With the data as is, I added a little python / pandas script to compute time deltas, it’s very easy :) Here are the useful lines to convert time<>strings
import pandas as pd
# Dates from Talkus are of the form 2018-02-12T10:55:54.369Z df['userAskingJoinTime'] = pd.to_datetime(df['userAskingJoinTime'], format="%Y-%m-%dT%H:%M:%S", exact=False, errors='coerce')
df['firstResponseTime'] = pd.to_datetime(df['firstResponseTime'], format="%Y-%m-%dT%H:%M:%S", exact=False, errors='coerce')
# Compute difference and convert to seconds df['handlingTime'] = df['firstResponseTime'] - df['userAskingJoinTime']
df['handlingTime'] = df['handlingTime'].astype('timedelta64[s]')
Now for some ridiculous viz :
Why ridiculous? Because the script has been running for a week so there aren’t a lot of data points, hence 1 extra long ticket will break the score. Also tickets created out of business hours have longer handling times, maybe the next iteration of the script could account for that. I’ll do a followup once we have more data :)

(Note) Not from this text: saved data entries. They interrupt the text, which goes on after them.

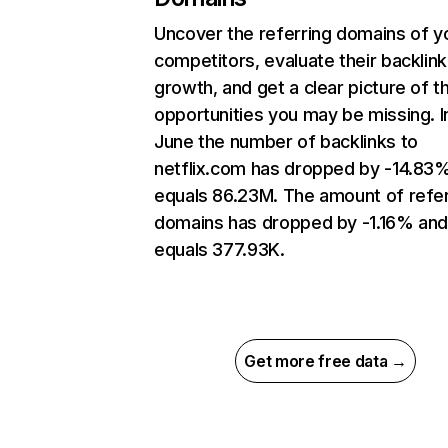
Uncover the referring domains of y
competitors, evaluate their backlink
growth, and get a clear picture of t
opportunities you may be missing. I
June the number of backlinks to
netflix.com has dropped by -14.83
equals 86.23M. The amount of refer
domains has dropped by -1.16% an
equals 377.93K.
Get more free data →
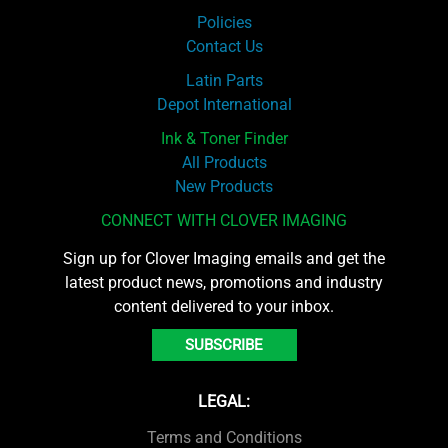
Policies
Contact Us
Latin Parts
Depot International
Ink & Toner Finder
All Products
New Products
CONNECT WITH CLOVER IMAGING
Sign up for Clover Imaging emails and get the
latest product news, promotions and industry
content delivered to your inbox.
SUBSCRIBE
LEGAL:
Terms and Conditions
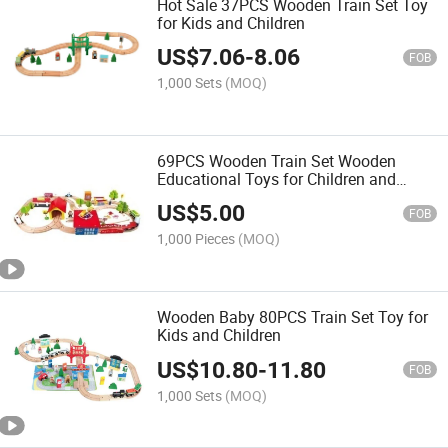
Hot Sale 37PCS Wooden Train Set Toy
for Kids and Children
US$
7.06
-
8.06
FOB
1,000 Sets
(MOQ)
69PCS Wooden Train Set Wooden
Educational Toys for Children and
Infants
US$
5.00
FOB
1,000 Pieces
(MOQ)
Wooden Baby 80PCS Train Set Toy for
Kids and Children
US$
10.80
-
11.80
FOB
1,000 Sets
(MOQ)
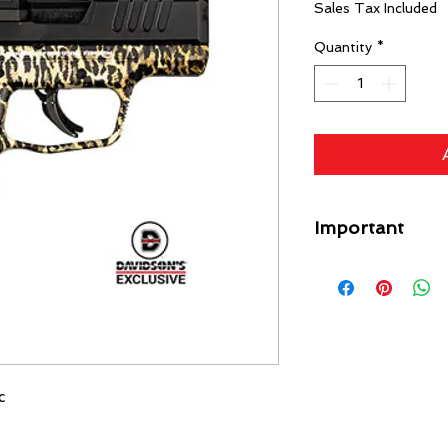
Sales Tax Included
Quantity
*
Important
A flat rate shipping
Guns) ($49 Specific L
each gun on your orde
free. Any firearm not
put back in inventory
purchase price minus
c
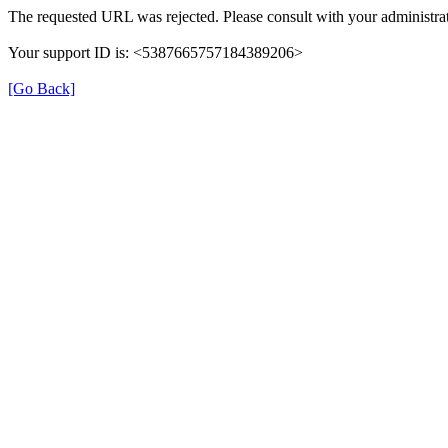
The requested URL was rejected. Please consult with your administrat
Your support ID is: <5387665757184389206>
[Go Back]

What I found here already is that sometimes our tech support team joins a channel but does not write to indicate they are working on the problem: this greatly increases measured handling times. This is coherent with our qualitative analysis of Toucan support workflow which hinted at the need for early communication on an issue, even a simple acknowledgment of the problem. So it sounds like keeping an eye on this metric should lead to interesting results!